Choose a tag to compare

@thameema thameema released this 11 Jun 05:08
· 58 commits to master since this release

The reliability release: every fix in here came from real field deployments.

Capture — the answer is the memory

  • CRITICAL fix: the Claude Code Stop hook now captures BOTH speakers. Previously only the user's prompt was saved — everything the assistant said (decisions, ticket IDs, outcomes) was invisible across sessions.
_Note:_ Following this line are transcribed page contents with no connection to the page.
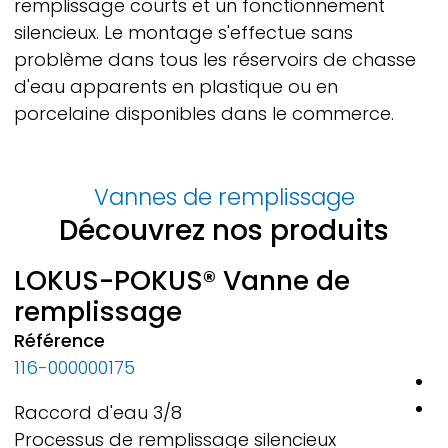
remplissage courts et un fonctionnement
silencieux. Le montage s'effectue sans
problème dans tous les réservoirs de chasse
d'eau apparents en plastique ou en
porcelaine disponibles dans le commerce.
Vannes de remplissage
Découvrez nos produits
LOKUS-POKUS® Vanne de
remplissage
R
1
Référence
116-000000175
C
1
Raccord d'eau 3/8
d
Processus de remplissage silencieux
Assistant replies are now captured with identifiers preserved verbatim, and the extraction prompt keeps ticket keys / PR numbers / versions / URLs intact.
  • New: memnos proxy — deterministic both-sides capture for any OpenAI- or Anthropic-compatible client (Hermes, OpenClaw, Open WebUI, SDK apps): transparent relay (streaming included), BYOK (keys forwarded, never stored), fail-open (a capture problem never breaks your agent), agent-loop noise filtered (tool-call iterations, title calls, dedupe). Typed error taxonomy so you always know if a failure is the proxy, the network, or the LLM.
  • Session trust rails: every Claude Code session opens with a visible memnos: memory ACTIVE status line (or a loud warning + fix); memnos status shows server, proxy, capture counters, and stale/unmanaged-process detection.

Integrations

  • memnos agent-setup now uniform across claude-code, claude-desktop, codex, cursor, windsurf, openclaw, hermes (one grammar; claude-setup remains an alias)
  • Claude Desktop: platform-aware config paths, absolute command path (fixes spawn memnos ENOENT), and a memory skill for consistent recall/remember behavior
  • memnos upgrade re-wires previously-installed integrations automatically
  • memnos autostart [--proxy] — launchd/systemd login services; the server waits for Postgres instead of crashing

Performance (measured at 52k–104k row scale)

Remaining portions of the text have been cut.